====== Input records ======
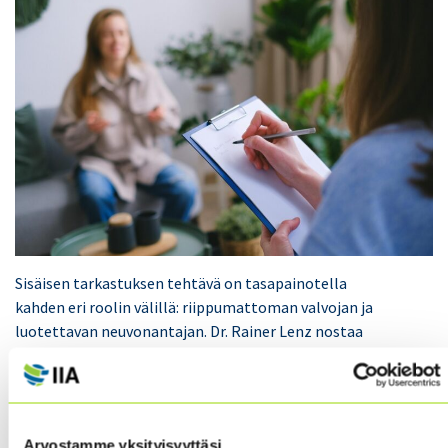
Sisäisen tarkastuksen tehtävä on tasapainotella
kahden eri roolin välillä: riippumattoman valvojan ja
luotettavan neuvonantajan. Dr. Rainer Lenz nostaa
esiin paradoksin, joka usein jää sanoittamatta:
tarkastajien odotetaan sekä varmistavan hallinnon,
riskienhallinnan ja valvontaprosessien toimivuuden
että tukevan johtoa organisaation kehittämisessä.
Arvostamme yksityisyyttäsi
======
Please set down the records above verbatim, with each picture left out.

Sisäisen tarkastuksen tehtävä on tasapainotella
kahden eri roolin välillä: riippumattoman valvojan ja
luotettavan neuvonantajan. Dr. Rainer Lenz nostaa
esiin paradoksin, joka usein jää sanoittamatta:
tarkastajien odotetaan sekä varmistavan hallinnon,
riskienhallinnan ja valvontaprosessien toimivuuden
että tukevan johtoa organisaation kehittämisessä.
Arvostamme yksityisyyttäsi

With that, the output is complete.